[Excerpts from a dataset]

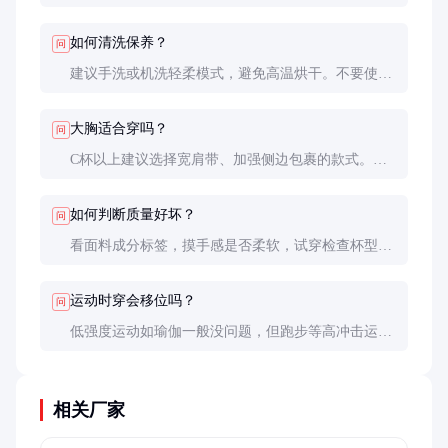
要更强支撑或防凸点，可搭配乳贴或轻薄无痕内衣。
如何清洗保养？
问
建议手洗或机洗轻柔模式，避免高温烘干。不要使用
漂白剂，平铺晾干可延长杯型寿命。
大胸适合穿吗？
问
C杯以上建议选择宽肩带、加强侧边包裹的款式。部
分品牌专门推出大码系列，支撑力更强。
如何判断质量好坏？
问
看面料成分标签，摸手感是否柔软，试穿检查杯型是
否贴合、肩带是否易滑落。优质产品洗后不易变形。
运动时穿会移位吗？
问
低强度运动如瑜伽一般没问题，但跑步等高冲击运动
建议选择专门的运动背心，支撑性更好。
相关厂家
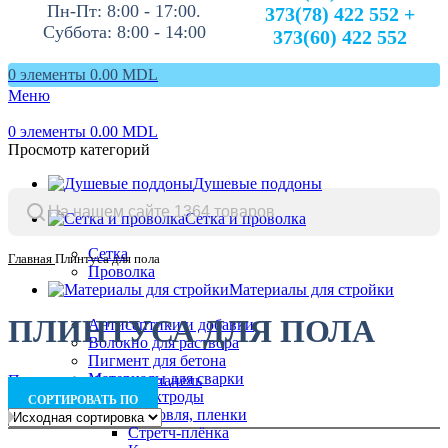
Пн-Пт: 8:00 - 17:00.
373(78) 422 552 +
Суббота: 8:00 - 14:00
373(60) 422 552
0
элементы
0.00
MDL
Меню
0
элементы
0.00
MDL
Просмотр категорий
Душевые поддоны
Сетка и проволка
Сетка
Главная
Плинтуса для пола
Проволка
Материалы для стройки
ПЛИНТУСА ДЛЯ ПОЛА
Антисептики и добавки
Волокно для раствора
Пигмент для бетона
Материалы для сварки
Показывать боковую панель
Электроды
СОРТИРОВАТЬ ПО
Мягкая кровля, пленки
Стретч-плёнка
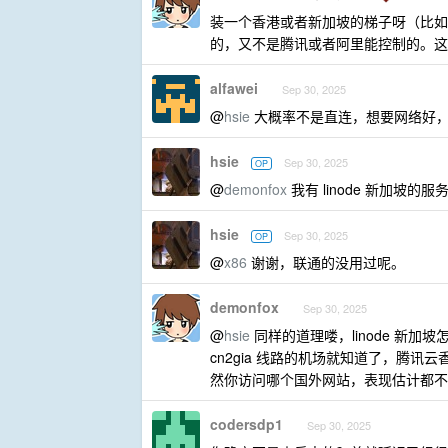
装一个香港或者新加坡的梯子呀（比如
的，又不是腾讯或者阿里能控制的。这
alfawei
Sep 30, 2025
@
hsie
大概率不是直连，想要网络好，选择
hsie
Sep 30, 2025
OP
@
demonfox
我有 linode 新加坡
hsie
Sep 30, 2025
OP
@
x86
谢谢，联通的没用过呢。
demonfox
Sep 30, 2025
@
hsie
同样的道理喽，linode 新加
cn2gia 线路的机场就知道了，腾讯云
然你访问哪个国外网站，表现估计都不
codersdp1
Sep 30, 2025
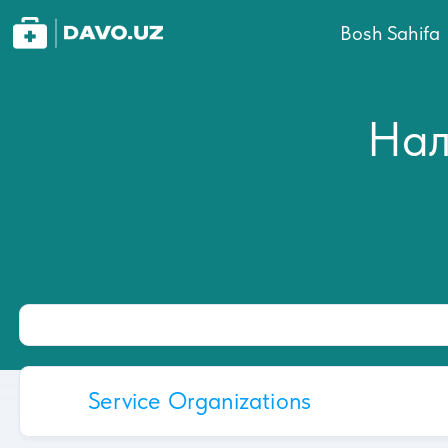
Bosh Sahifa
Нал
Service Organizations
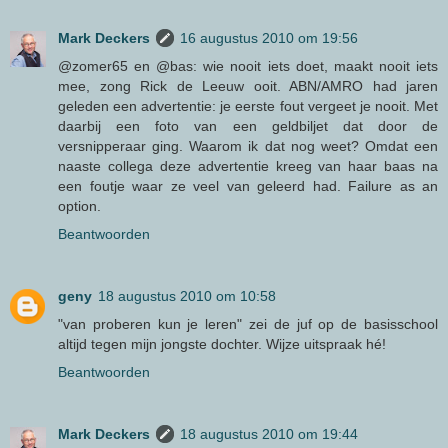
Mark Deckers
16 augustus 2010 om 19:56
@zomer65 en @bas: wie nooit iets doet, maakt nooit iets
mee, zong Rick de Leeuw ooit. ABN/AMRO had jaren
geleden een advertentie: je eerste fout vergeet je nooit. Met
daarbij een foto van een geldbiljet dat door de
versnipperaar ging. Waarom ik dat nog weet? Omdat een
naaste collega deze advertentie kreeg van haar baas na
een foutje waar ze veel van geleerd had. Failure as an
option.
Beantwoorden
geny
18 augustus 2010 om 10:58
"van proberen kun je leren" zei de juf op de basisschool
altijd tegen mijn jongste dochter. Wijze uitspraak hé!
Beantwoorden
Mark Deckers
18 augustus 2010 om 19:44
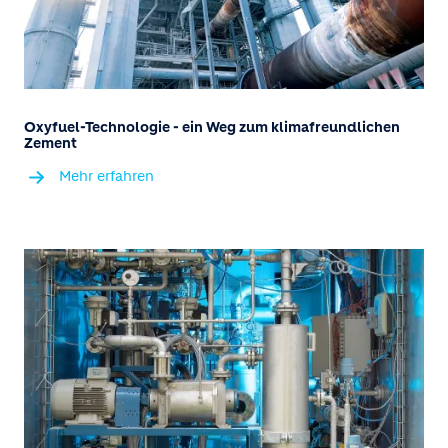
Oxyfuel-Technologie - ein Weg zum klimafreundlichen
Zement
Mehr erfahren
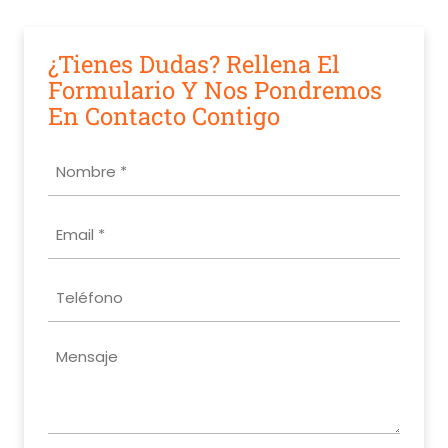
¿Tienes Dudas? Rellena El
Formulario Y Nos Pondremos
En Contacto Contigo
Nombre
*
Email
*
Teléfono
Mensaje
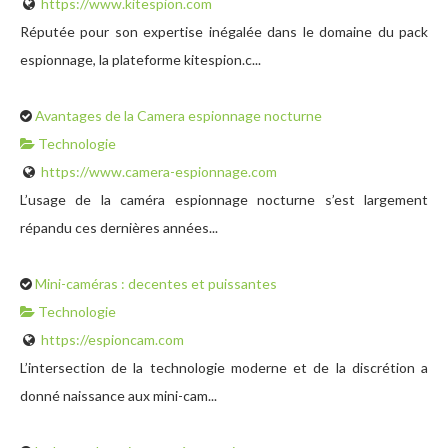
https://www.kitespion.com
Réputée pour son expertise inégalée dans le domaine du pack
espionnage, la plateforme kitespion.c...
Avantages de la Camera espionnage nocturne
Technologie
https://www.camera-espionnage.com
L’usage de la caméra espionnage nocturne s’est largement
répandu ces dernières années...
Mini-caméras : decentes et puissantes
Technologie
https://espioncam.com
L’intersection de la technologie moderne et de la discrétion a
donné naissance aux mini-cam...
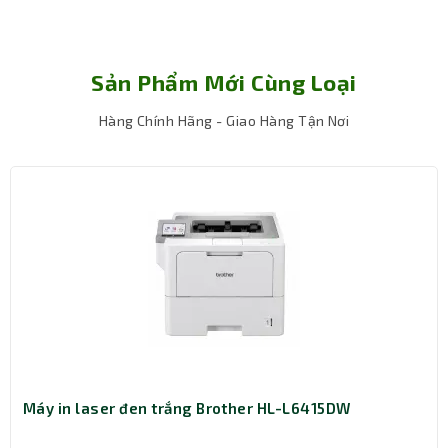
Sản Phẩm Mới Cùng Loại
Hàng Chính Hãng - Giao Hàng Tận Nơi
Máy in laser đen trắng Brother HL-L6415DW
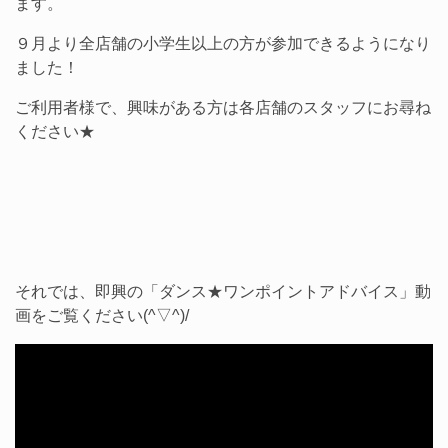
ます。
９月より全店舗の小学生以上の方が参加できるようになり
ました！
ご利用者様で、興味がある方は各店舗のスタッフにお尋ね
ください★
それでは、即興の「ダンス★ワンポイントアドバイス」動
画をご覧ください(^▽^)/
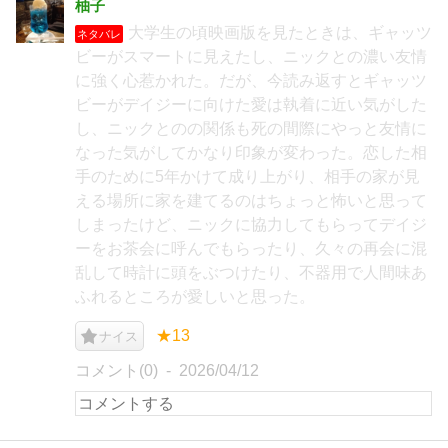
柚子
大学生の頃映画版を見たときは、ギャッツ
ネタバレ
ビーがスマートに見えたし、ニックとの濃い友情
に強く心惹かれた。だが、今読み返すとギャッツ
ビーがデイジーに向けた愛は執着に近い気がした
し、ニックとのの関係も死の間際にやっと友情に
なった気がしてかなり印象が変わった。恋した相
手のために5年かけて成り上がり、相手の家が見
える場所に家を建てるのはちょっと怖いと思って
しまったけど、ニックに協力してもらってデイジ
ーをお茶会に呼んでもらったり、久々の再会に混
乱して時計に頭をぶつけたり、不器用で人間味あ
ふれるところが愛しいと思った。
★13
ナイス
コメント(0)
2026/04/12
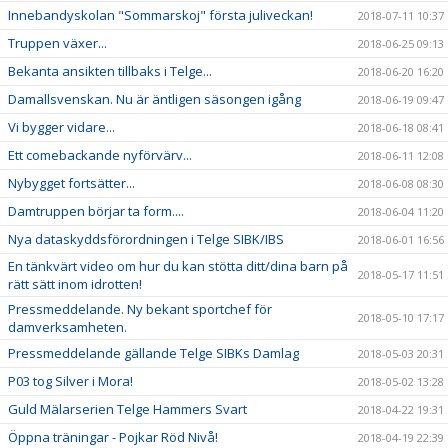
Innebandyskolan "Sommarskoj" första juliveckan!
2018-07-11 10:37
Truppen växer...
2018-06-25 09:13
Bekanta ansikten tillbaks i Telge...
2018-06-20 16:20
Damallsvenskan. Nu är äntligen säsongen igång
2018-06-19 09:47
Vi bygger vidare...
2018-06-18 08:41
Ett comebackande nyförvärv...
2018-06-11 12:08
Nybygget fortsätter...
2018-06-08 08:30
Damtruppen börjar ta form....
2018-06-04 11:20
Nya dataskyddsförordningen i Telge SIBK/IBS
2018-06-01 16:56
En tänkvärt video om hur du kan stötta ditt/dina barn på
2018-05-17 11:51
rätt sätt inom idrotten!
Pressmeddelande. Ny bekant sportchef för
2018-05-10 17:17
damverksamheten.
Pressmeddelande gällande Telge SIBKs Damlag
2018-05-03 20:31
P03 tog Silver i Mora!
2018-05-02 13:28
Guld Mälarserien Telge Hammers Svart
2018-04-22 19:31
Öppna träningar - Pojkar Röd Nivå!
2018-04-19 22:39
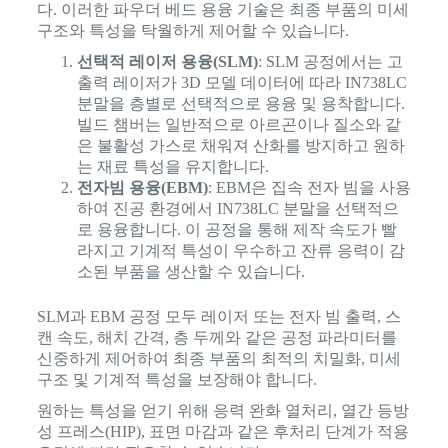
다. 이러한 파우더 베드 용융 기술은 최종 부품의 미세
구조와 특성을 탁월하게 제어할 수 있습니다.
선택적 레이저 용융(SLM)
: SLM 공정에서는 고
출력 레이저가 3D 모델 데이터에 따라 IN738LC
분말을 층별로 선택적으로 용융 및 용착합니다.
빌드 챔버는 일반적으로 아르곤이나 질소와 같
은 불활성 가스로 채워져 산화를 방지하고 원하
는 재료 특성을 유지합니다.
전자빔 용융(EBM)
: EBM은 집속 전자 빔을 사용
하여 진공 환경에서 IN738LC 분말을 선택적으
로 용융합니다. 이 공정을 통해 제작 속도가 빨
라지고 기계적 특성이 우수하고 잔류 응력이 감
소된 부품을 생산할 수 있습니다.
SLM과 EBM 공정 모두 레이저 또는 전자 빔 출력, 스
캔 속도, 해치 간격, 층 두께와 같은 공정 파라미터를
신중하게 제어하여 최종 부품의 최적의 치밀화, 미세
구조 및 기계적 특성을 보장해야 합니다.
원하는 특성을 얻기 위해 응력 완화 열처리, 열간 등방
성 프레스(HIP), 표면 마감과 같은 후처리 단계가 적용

_ASSIGNMENT_
Only the lines from the first line of the entries through the line containing "répandu ces dernières années..." should be output, exactly as they are, without pictures.

_TASK RESULT_
要更强支撑或防凸点，可搭配乳贴或轻薄无痕内衣。
如何清洗保养？
问
建议手洗或机洗轻柔模式，避免高温烘干。不要使用
漂白剂，平铺晾干可延长杯型寿命。
大胸适合穿吗？
问
C杯以上建议选择宽肩带、加强侧边包裹的款式。部
分品牌专门推出大码系列，支撑力更强。
如何判断质量好坏？
问
看面料成分标签，摸手感是否柔软，试穿检查杯型是
否贴合、肩带是否易滑落。优质产品洗后不易变形。
运动时穿会移位吗？
问
低强度运动如瑜伽一般没问题，但跑步等高冲击运动
建议选择专门的运动背心，支撑性更好。
相关厂家
Пн-Пт: 8:00 - 17:00.
373(78) 422 552 +
Суббота: 8:00 - 14:00
373(60) 422 552
0
элементы
0.00
MDL
Меню
0
элементы
0.00
MDL
Просмотр категорий
Душевые поддоны
Сетка и проволка
Сетка
Главная
Плинтуса для пола
Проволка
Материалы для стройки
ПЛИНТУСА ДЛЯ ПОЛА
Антисептики и добавки
Волокно для раствора
Пигмент для бетона
Материалы для сварки
Показывать боковую панель
Электроды
СОРТИРОВАТЬ ПО
Мягкая кровля, пленки
Стретч-плёнка
装一个香港或者新加坡的梯子呀（比如
的，又不是腾讯或者阿里能控制的。这
alfawei
Sep 30, 2025
@
hsie
大概率不是直连，想要网络好，选择
hsie
Sep 30, 2025
OP
@
demonfox
我有 linode 新加坡
hsie
Sep 30, 2025
OP
@
x86
谢谢，联通的没用过呢。
demonfox
Sep 30, 2025
@
hsie
同样的道理喽，linode 新加
cn2gia 线路的机场就知道了，腾讯云
然你访问哪个国外网站，表现估计都不
codersdp1
Sep 30, 2025
Bosh Sahifa
Нал
Service Organizations
Mark Deckers
16 augustus 2010 om 19:56
@zomer65 en @bas: wie nooit iets doet, maakt nooit iets
mee, zong Rick de Leeuw ooit. ABN/AMRO had jaren
geleden een advertentie: je eerste fout vergeet je nooit. Met
daarbij een foto van een geldbiljet dat door de
versnipperaar ging. Waarom ik dat nog weet? Omdat een
naaste collega deze advertentie kreeg van haar baas na
een foutje waar ze veel van geleerd had. Failure as an
option.
Beantwoorden
geny
18 augustus 2010 om 10:58
"van proberen kun je leren" zei de juf op de basisschool
altijd tegen mijn jongste dochter. Wijze uitspraak hé!
Beantwoorden
Mark Deckers
18 augustus 2010 om 19:44
Oxyfuel-Technologie - ein Weg zum klimafreundlichen
Zement
Mehr erfahren
¿Tienes Dudas? Rellena El
Formulario Y Nos Pondremos
En Contacto Contigo
Nombre
*
Email
*
Teléfono
Mensaje
https://www.kitespion.com
Réputée pour son expertise inégalée dans le domaine du pack
espionnage, la plateforme kitespion.c...
Avantages de la Camera espionnage nocturne
Technologie
https://www.camera-espionnage.com
L’usage de la caméra espionnage nocturne s’est largement
répandu ces dernières années...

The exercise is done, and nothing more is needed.